One of the first things I recommend to people looking to lose some weight and or even just improve their general health (this includes mental health) is to go for a walk. Why is this? Well, for me it’s the sheer amount of good and helpful things a walk provides for most people.
Some of the most common issues I see in my clients that have impacted the unhealthy habits and routines they are in are the following:
- Far too sedentary.
- Not enough fresh air, especially sunlight.
- Lack of general cardiovascular fitness and capacity.
- Not enough personal time to be refreshed and rejuvenated.
- Not enough social interaction.
- Too much screen time.
- At the time of writing due to COVID, also feeling trapped indoors and a monotonous routine whereby motivation and enjoyment are low.
Just reading that list you can quickly understand how most people probably experience two or more of the above and how each alone (especially when stacked on top of each other) would impact someone’s food choices and motivation to exercise.
The thing I personally love about walking is that it both addresses many if not all of the above issues while also being such a low impact activity that virtually any beginner can do it without much risk of injury or negative outcome.
Here’s what I feel I gain from going for a walk even just a few times a week:
- Greater energy expenditure
- Improved cardiovascular fitness
- Exposure to sunlight (this helps with our Vitamin D levels, immune system, mental health and energy levels)
- Clears my head
- Social OR education time. I’ll put headphones in and listen to a lecture, podcast or sometimes give a friend a call and catch up for 30 minutes.
- Feel more energetic.
- Genuine and immediate improvement in mood.

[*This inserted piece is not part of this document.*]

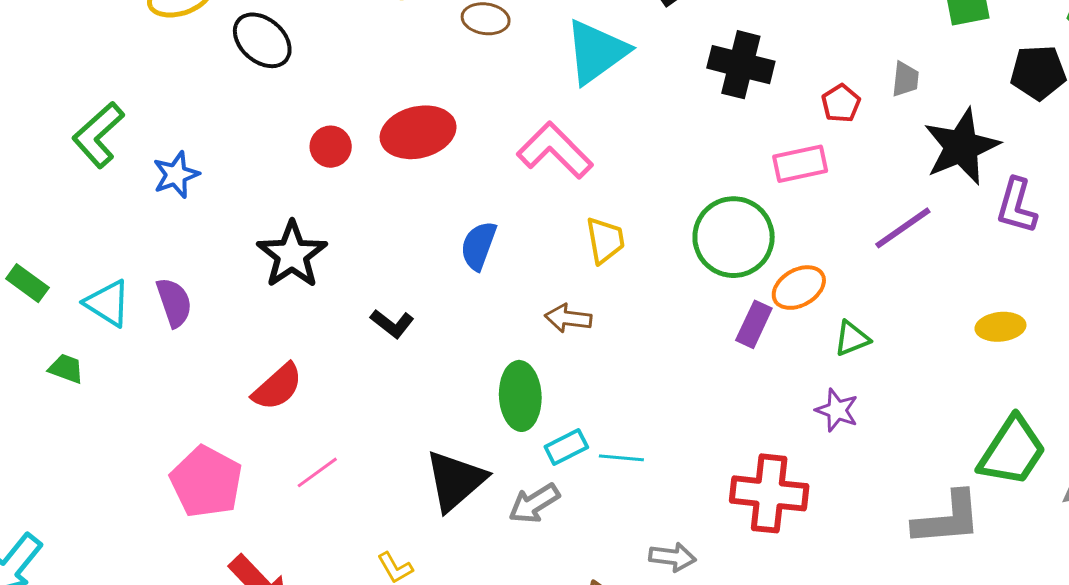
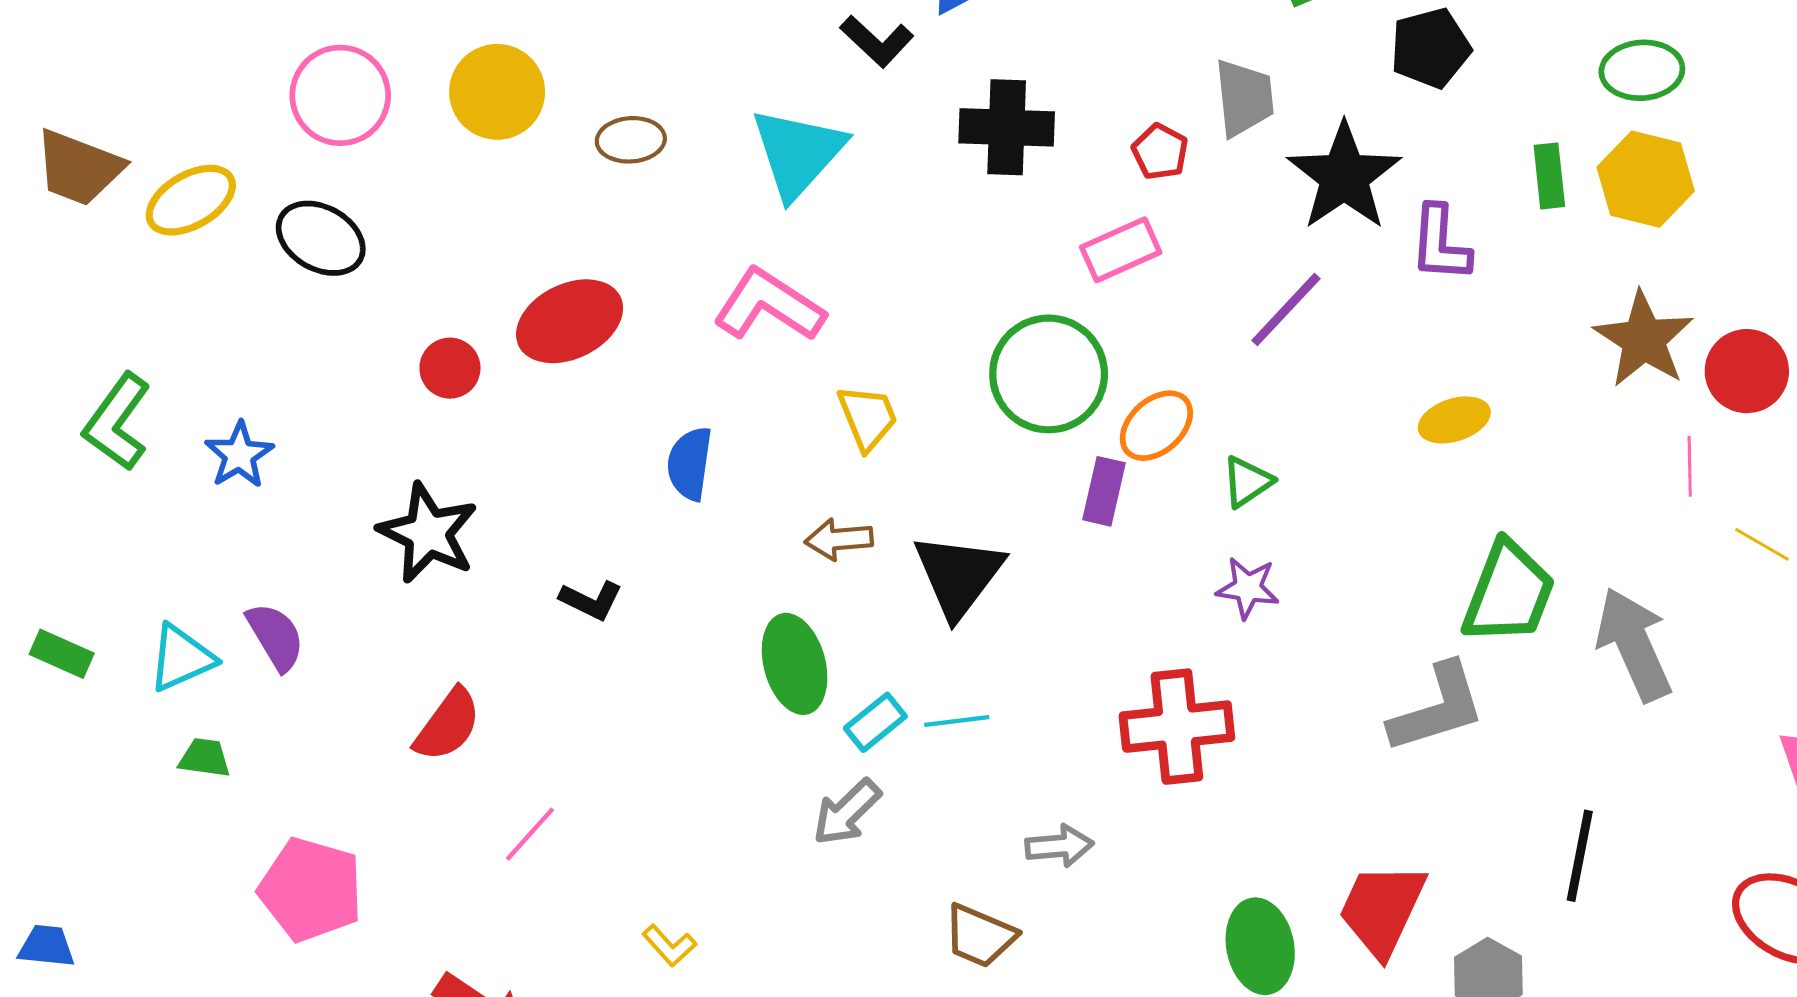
gray trapezoid: (905, 79) -> (1244, 98), size x1.5
cyan triangle: (108, 303) -> (181, 658), turned -44
green trapezoid: (66, 369) -> (205, 758), moved
black triangle: (455, 481) -> (959, 575), moved
pink pentagon: (206, 482) -> (311, 890), moved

- I handle stress and anxiety better.
I’ve gone from someone who generally didn’t see the point in walks or enjoy them much to someone who makes space in my week to do it.
Like I said at the start, you don’t need to walk, but it’s advisable to find SOMETHING physical to do, preferably outdoors. Gardening, bike riding, jogging, frisbee with the kids or kicking the ball around all count.
Give it a go and quickly you’re likely to start feeling the benefits and even enjoying it too.